Required action -> Every line of the records must be repeated exactly; pictures stay out.
-- Opening Marker --
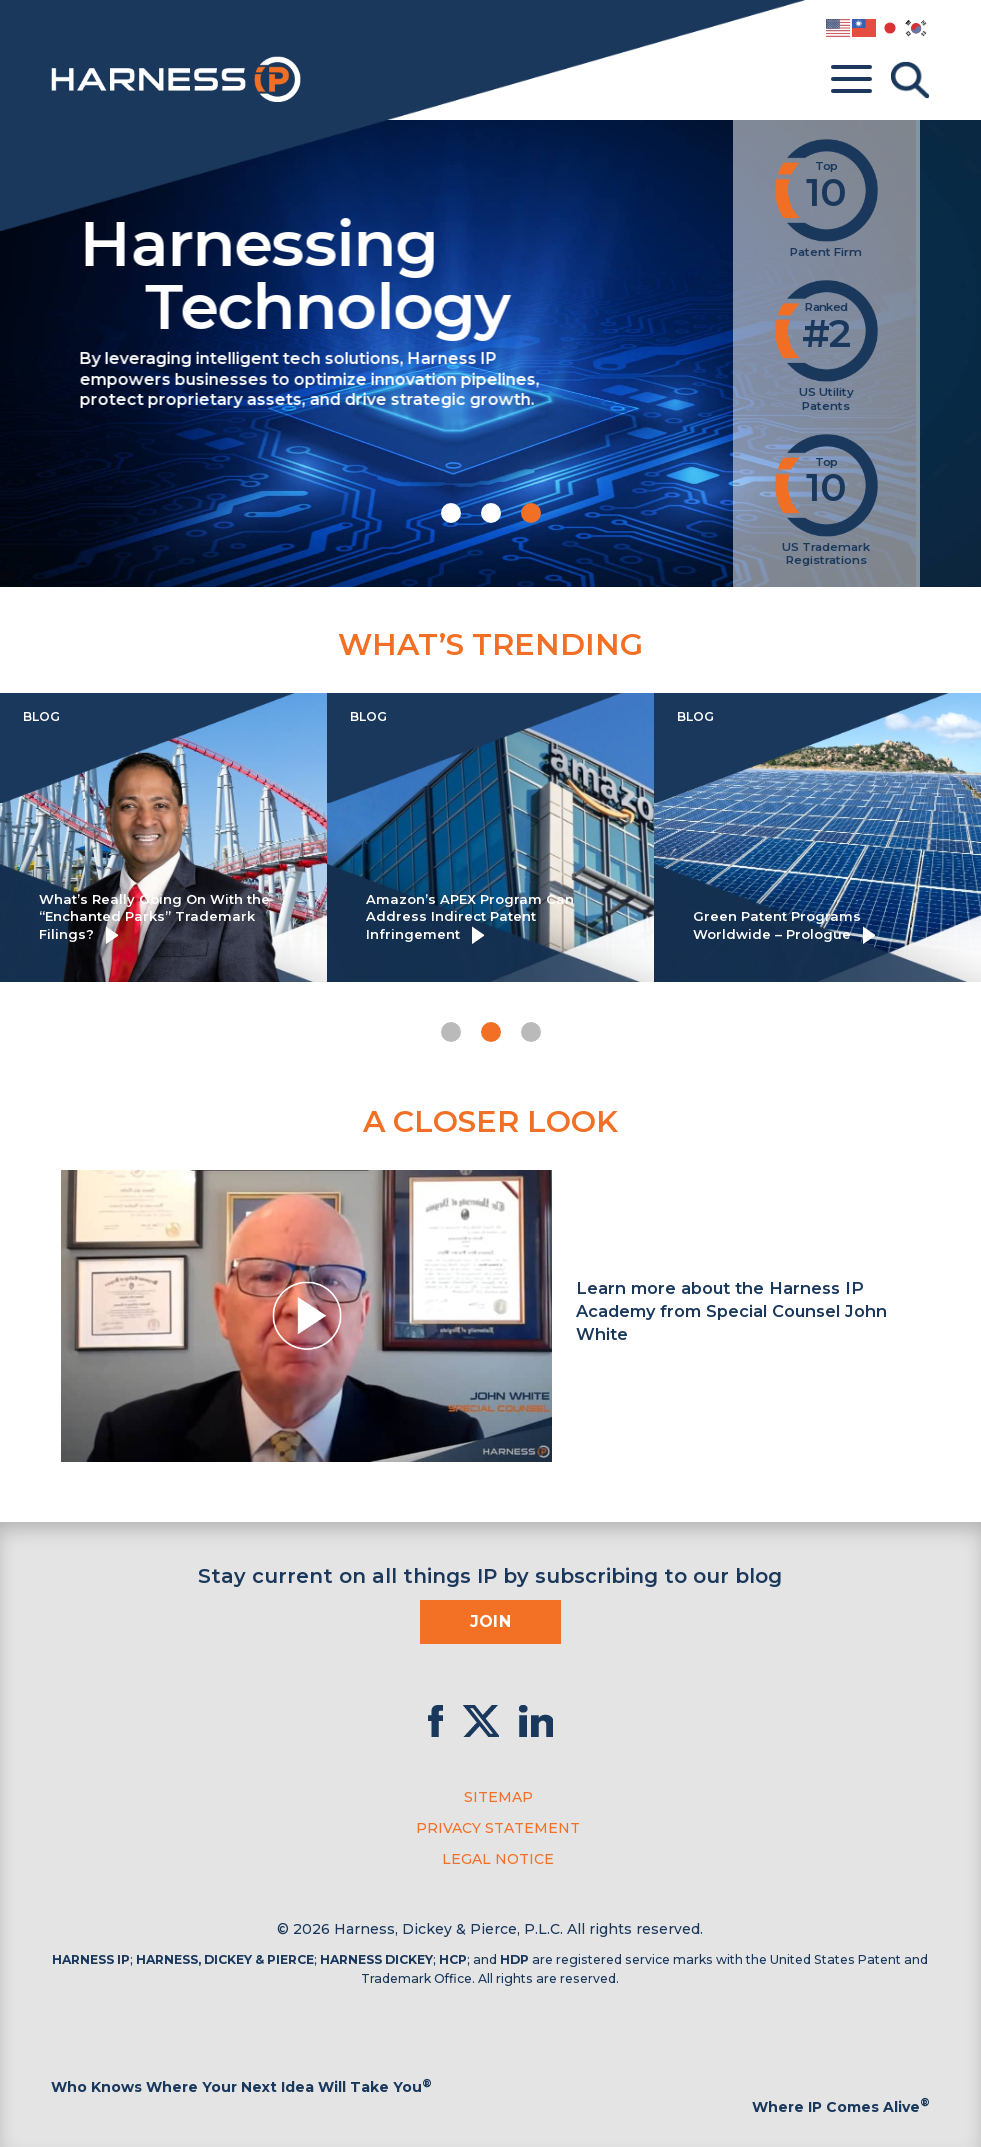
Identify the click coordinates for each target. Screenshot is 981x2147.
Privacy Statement (498, 1828)
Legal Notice (498, 1859)
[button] (451, 513)
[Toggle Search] (910, 80)
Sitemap (498, 1797)
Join (491, 1621)
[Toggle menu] (851, 80)
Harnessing (437, 271)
-- Closing Marker --
Answer space ->
Identify the click coordinates for each target. Screenshot is 981x2147.
Privacy Statement (498, 1828)
Legal Notice (498, 1859)
[button] (451, 513)
[Toggle Search] (910, 80)
Sitemap (498, 1797)
Join (491, 1621)
[Toggle menu] (851, 80)
Harnessing (437, 271)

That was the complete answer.